LFM’s Focus on Film Festival Coverage

Joe Bendel, Govindini Murty & Jason Apuzzo @ The 2012 Tribeca Film Festival.

By Govindini Murty. As Libertas readers know, we’ve long been advocates of film festivals, especially those that celebrate independent film. Because they empower individual filmmakers to try out new ideas, film festivals are a crucial way to inspire the spirit of freedom and innovation in the culture. And did I also mention that they’re a lot of fun? Where else can you hang out with fellow film fanatics, see great films, meet talented filmmakers, and return to your own creative work buzzing with renewed energy and ideas?

That’s why we’ve been stepping up our film festival coverage here at Libertas. Jason and I had the chance to attend the Sundance Film Festival and the Tribeca Film Festival this year, and we also just finished attending the LA Film Festival. All three festivals have been terrific experiences. And of course, Libertas’ own Joe Bendel, the Zen master of the independent film review, has already been doing a fantastic job these past two years covering pretty much every film festival on the planet (maybe even in the known universe).

As a result of our indie focus, Indiewire has added us to Criticwire, which means that you can click on our names on their Criticwire page and find letter grades and film reviews for all the independent and mainstream movies we’re seeing.

To also make it easier for Libertas readers to find our film festival reviews, we’ve created new categories in the ‘Articles’ drop down menu above for each of the major film festivals we’re covering. We’ve created a new Sundance category, a Tribeca category, and an LA Film Festival category. Click on one of those categories and you will see all the reviews we’ve posted for that festival going back to the launch of Libertas Film Magazine.
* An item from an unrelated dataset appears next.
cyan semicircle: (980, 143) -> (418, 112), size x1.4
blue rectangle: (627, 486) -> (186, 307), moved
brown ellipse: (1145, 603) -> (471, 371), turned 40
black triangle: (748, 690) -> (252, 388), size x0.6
We’ll add more festival categories as we proceed – and remember to go out and support these films! If a movie isn’t playing in a theater in your area, then remember that many of these movies are also available on your cable provider’s VOD, Netflix streaming, Amazon on-demand, or iTunes.

Posted on June 25th, 2012 at 11:41pm.

LFM Reviews Nameless Gangster @ The 2012 New York Asian Film Festival

By Joe Bendel. Though still a young democracy, by the early 1990’s the South Korean government had run out of patience with the unchecked lawlessness of organized crime. Choi Ik-hyun became one of their top targets. He did not look like much of a criminal, but he was very organized. It is time to get your gangland beatdowns on as the New York Asian Film Festival comes roaring in with a whole new slate of fresh selections. Yun Jong-bin’s Nameless Gangster: Rules of the Time will deliver plenty of said when it screens at the 2012 festival this Saturday.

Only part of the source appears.